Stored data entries
════════
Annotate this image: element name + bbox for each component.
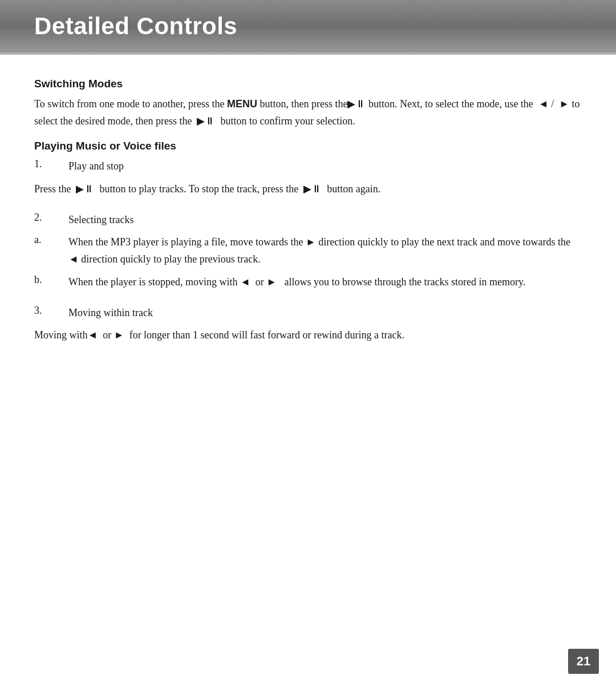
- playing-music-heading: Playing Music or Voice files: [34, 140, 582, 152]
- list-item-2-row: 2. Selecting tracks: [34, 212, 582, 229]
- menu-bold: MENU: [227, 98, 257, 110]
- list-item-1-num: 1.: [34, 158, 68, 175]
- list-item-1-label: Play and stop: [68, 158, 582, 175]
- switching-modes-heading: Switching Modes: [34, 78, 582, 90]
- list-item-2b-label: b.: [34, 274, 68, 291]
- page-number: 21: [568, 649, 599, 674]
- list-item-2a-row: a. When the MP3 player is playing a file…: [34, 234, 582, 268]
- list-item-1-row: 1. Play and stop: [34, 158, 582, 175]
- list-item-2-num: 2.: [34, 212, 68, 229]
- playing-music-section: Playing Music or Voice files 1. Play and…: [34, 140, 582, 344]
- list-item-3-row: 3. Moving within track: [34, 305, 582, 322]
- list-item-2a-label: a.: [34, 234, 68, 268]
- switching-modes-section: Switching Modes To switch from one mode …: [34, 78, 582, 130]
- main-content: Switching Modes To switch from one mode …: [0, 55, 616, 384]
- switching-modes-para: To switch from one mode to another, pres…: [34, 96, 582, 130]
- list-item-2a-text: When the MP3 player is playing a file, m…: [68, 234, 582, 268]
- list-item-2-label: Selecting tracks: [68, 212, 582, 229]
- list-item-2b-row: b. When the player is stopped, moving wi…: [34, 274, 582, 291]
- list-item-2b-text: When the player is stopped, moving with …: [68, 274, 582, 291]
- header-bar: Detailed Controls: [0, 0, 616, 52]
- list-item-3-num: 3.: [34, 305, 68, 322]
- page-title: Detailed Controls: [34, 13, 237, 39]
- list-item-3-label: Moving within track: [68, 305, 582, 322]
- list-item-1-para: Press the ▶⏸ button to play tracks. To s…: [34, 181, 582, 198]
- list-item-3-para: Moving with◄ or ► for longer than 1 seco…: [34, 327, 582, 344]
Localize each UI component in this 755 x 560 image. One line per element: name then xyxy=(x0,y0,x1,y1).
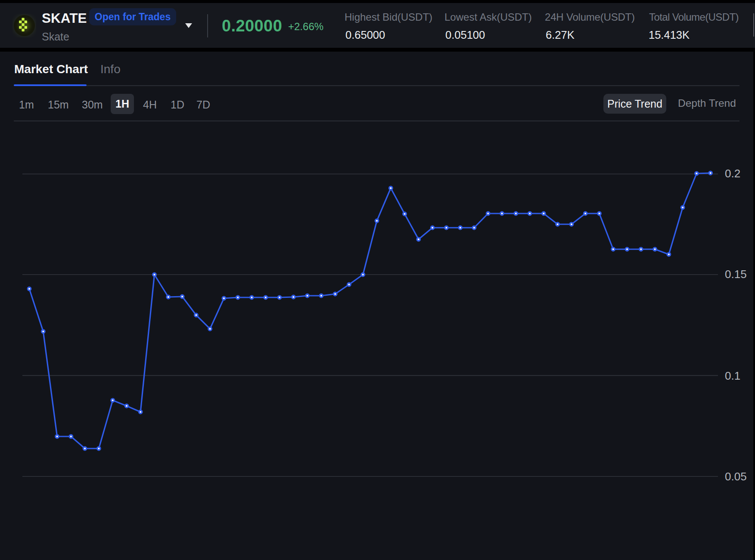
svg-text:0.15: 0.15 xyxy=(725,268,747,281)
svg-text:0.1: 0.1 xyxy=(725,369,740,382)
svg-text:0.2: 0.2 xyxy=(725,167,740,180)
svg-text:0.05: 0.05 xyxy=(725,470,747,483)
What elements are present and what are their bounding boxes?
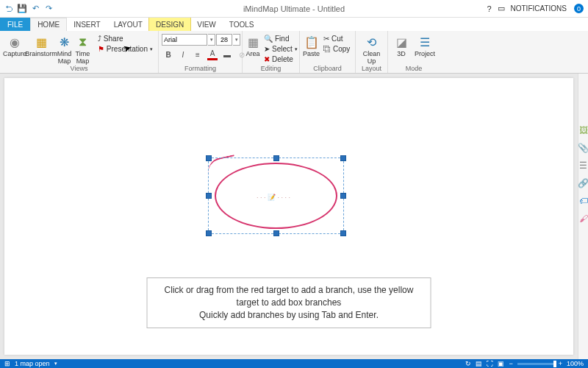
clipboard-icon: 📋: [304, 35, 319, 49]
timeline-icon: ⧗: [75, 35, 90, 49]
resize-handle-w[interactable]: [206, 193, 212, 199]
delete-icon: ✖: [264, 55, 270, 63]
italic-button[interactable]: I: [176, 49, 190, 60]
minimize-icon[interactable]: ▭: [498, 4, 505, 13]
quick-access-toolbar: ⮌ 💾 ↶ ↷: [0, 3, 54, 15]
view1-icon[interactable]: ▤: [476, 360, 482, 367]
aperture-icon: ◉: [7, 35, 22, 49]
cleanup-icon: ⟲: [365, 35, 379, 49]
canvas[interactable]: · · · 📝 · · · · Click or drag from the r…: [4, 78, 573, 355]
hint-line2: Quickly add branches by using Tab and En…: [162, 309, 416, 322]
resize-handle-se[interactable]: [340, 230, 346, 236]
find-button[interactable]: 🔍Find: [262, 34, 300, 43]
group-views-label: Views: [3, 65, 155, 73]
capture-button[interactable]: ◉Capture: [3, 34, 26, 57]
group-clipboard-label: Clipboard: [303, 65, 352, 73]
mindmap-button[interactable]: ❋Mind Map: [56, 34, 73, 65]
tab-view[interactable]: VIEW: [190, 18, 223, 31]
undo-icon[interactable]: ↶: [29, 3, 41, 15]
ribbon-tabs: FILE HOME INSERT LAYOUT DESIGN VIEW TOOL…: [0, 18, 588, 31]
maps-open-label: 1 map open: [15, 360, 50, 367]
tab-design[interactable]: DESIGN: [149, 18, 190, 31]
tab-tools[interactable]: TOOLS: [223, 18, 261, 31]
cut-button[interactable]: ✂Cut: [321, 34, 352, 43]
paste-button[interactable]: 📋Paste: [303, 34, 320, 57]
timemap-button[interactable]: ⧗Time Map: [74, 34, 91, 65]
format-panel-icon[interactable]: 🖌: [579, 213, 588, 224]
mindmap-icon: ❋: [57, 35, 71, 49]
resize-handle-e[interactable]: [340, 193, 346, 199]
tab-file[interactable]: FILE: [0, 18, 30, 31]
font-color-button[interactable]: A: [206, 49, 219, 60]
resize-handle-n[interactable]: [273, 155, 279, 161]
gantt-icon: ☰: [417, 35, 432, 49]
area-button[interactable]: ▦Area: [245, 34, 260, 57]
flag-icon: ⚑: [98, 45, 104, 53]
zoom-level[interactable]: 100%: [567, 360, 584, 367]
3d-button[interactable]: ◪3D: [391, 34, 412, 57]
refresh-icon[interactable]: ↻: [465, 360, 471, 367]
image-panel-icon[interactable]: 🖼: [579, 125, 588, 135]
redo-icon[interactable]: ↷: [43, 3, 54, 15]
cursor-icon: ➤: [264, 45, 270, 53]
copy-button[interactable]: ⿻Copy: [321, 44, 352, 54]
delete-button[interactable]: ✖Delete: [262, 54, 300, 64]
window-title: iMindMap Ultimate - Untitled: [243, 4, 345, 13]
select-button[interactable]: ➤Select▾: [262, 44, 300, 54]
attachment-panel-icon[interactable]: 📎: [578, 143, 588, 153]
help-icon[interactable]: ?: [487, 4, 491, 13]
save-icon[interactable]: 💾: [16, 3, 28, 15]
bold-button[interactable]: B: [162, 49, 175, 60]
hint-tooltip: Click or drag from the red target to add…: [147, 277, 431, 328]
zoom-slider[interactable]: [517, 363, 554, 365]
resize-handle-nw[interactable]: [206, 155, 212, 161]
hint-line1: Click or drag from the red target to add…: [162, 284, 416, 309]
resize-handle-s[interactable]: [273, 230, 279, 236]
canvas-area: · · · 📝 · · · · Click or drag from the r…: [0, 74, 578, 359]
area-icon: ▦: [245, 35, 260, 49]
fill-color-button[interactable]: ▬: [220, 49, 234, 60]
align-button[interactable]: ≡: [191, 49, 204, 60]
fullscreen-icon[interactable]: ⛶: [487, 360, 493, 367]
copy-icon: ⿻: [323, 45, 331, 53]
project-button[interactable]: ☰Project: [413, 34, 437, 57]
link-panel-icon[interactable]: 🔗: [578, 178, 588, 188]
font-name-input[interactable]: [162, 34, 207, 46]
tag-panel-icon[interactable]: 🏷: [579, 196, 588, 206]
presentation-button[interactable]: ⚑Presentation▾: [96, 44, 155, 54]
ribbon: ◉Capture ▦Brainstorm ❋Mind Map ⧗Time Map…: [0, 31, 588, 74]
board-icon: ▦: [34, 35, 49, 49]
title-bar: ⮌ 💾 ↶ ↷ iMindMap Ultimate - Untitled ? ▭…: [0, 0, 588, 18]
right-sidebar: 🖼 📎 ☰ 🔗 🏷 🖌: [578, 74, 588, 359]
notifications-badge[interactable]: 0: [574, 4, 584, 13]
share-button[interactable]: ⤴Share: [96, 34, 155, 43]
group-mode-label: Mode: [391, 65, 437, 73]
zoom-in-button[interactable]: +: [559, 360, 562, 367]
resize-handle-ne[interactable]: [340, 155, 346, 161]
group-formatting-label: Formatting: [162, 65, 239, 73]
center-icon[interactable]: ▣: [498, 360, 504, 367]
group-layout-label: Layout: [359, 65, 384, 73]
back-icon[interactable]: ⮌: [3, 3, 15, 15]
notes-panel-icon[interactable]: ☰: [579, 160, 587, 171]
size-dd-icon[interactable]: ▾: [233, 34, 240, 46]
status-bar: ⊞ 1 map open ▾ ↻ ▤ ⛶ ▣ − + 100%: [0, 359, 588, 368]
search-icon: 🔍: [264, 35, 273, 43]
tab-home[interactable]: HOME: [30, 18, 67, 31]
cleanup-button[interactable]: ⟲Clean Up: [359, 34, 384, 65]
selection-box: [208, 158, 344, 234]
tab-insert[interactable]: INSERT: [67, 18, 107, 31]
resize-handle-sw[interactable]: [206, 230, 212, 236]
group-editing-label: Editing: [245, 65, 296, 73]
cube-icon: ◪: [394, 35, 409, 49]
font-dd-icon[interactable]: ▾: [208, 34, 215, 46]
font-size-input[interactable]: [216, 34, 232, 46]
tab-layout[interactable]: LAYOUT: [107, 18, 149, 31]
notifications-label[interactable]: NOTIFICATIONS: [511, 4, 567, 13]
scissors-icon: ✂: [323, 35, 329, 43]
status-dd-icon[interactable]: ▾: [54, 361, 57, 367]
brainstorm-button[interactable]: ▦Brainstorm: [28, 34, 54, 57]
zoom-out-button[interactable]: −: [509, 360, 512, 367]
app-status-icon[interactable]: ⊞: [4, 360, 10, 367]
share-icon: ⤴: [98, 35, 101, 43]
════════
INSTRUCTIONS TO FOLLOW
Show the lines where the word "target" appears in the entries.

ANSWER SECTION
hint-tooltip: Click or drag from the red target to add…: [147, 277, 431, 328]
hint-line1: Click or drag from the red target to add…: [162, 284, 416, 309]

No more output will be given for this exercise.